== DATA EXTRACTS ==

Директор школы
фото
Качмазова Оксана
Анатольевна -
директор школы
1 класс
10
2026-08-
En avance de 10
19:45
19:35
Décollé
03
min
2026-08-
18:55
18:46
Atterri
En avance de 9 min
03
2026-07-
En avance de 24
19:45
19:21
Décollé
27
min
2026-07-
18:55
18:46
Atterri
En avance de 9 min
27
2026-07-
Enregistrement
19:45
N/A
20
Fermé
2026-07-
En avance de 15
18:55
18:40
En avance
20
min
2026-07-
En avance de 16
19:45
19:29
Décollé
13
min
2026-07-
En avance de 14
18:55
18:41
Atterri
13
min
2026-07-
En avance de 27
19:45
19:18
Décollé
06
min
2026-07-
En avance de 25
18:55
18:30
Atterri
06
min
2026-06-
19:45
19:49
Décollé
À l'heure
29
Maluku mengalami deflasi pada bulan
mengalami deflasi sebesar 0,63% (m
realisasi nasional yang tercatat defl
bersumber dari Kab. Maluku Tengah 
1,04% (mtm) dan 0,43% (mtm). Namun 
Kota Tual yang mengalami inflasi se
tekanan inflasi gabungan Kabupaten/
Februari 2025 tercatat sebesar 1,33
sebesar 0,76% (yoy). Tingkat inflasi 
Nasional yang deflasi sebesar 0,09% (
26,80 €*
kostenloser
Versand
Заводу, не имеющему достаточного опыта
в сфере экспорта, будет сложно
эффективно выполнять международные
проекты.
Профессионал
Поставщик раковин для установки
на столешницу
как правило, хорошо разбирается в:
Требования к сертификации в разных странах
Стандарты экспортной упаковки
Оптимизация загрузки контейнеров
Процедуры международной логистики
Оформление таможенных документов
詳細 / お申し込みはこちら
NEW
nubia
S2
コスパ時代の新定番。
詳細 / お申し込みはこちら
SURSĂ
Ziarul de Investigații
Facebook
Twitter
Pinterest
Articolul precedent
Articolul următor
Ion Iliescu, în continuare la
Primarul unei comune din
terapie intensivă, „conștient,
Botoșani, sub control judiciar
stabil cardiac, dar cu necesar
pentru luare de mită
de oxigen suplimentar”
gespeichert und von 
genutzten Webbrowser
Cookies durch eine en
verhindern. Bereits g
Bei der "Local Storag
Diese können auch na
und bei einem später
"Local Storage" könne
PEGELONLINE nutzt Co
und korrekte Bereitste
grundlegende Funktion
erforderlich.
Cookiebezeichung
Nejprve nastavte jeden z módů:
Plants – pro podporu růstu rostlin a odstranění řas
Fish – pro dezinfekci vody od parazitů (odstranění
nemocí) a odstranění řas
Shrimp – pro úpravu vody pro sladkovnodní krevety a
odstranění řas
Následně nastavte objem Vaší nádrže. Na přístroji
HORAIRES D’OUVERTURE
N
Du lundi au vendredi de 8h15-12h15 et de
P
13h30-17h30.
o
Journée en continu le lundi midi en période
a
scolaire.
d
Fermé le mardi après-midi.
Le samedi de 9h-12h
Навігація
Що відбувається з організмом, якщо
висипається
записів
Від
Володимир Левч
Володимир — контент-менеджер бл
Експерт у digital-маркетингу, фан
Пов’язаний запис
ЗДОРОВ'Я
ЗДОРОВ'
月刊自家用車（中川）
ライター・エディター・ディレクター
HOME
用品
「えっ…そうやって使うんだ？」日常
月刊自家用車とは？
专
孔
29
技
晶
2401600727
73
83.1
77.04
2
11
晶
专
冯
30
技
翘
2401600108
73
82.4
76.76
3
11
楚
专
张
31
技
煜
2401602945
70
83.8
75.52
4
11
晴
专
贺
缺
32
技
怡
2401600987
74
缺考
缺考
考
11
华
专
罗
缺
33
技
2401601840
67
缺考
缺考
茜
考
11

===

TASK TO CARRY OUT: Could you print every record above exactly as it appears?

OUTPUT BELOW:
Директор школы
фото
Качмазова Оксана
Анатольевна -
директор школы
1 класс
10
2026-08-
En avance de 10
19:45
19:35
Décollé
03
min
2026-08-
18:55
18:46
Atterri
En avance de 9 min
03
2026-07-
En avance de 24
19:45
19:21
Décollé
27
min
2026-07-
18:55
18:46
Atterri
En avance de 9 min
27
2026-07-
Enregistrement
19:45
N/A
20
Fermé
2026-07-
En avance de 15
18:55
18:40
En avance
20
min
2026-07-
En avance de 16
19:45
19:29
Décollé
13
min
2026-07-
En avance de 14
18:55
18:41
Atterri
13
min
2026-07-
En avance de 27
19:45
19:18
Décollé
06
min
2026-07-
En avance de 25
18:55
18:30
Atterri
06
min
2026-06-
19:45
19:49
Décollé
À l'heure
29
Maluku mengalami deflasi pada bulan
mengalami deflasi sebesar 0,63% (m
realisasi nasional yang tercatat defl
bersumber dari Kab. Maluku Tengah 
1,04% (mtm) dan 0,43% (mtm). Namun 
Kota Tual yang mengalami inflasi se
tekanan inflasi gabungan Kabupaten/
Februari 2025 tercatat sebesar 1,33
sebesar 0,76% (yoy). Tingkat inflasi 
Nasional yang deflasi sebesar 0,09% (
26,80 €*
kostenloser
Versand
Заводу, не имеющему достаточного опыта
в сфере экспорта, будет сложно
эффективно выполнять международные
проекты.
Профессионал
Поставщик раковин для установки
на столешницу
как правило, хорошо разбирается в:
Требования к сертификации в разных странах
Стандарты экспортной упаковки
Оптимизация загрузки контейнеров
Процедуры международной логистики
Оформление таможенных документов
詳細 / お申し込みはこちら
NEW
nubia
S2
コスパ時代の新定番。
詳細 / お申し込みはこちら
SURSĂ
Ziarul de Investigații
Facebook
Twitter
Pinterest
Articolul precedent
Articolul următor
Ion Iliescu, în continuare la
Primarul unei comune din
terapie intensivă, „conștient,
Botoșani, sub control judiciar
stabil cardiac, dar cu necesar
pentru luare de mită
de oxigen suplimentar”
gespeichert und von 
genutzten Webbrowser
Cookies durch eine en
verhindern. Bereits g
Bei der "Local Storag
Diese können auch na
und bei einem später
"Local Storage" könne
PEGELONLINE nutzt Co
und korrekte Bereitste
grundlegende Funktion
erforderlich.
Cookiebezeichung
Nejprve nastavte jeden z módů:
Plants – pro podporu růstu rostlin a odstranění řas
Fish – pro dezinfekci vody od parazitů (odstranění
nemocí) a odstranění řas
Shrimp – pro úpravu vody pro sladkovnodní krevety a
odstranění řas
Následně nastavte objem Vaší nádrže. Na přístroji
HORAIRES D’OUVERTURE
N
Du lundi au vendredi de 8h15-12h15 et de
P
13h30-17h30.
o
Journée en continu le lundi midi en période
a
scolaire.
d
Fermé le mardi après-midi.
Le samedi de 9h-12h
Навігація
Що відбувається з організмом, якщо
висипається
записів
Від
Володимир Левч
Володимир — контент-менеджер бл
Експерт у digital-маркетингу, фан
Пов’язаний запис
ЗДОРОВ'Я
ЗДОРОВ'
月刊自家用車（中川）
ライター・エディター・ディレクター
HOME
用品
「えっ…そうやって使うんだ？」日常
月刊自家用車とは？
专
孔
29
技
晶
2401600727
73
83.1
77.04
2
11
晶
专
冯
30
技
翘
2401600108
73
82.4
76.76
3
11
楚
专
张
31
技
煜
2401602945
70
83.8
75.52
4
11
晴
专
贺
缺
32
技
怡
2401600987
74
缺考
缺考
考
11
华
专
罗
缺
33
技
2401601840
67
缺考
缺考
茜
考
11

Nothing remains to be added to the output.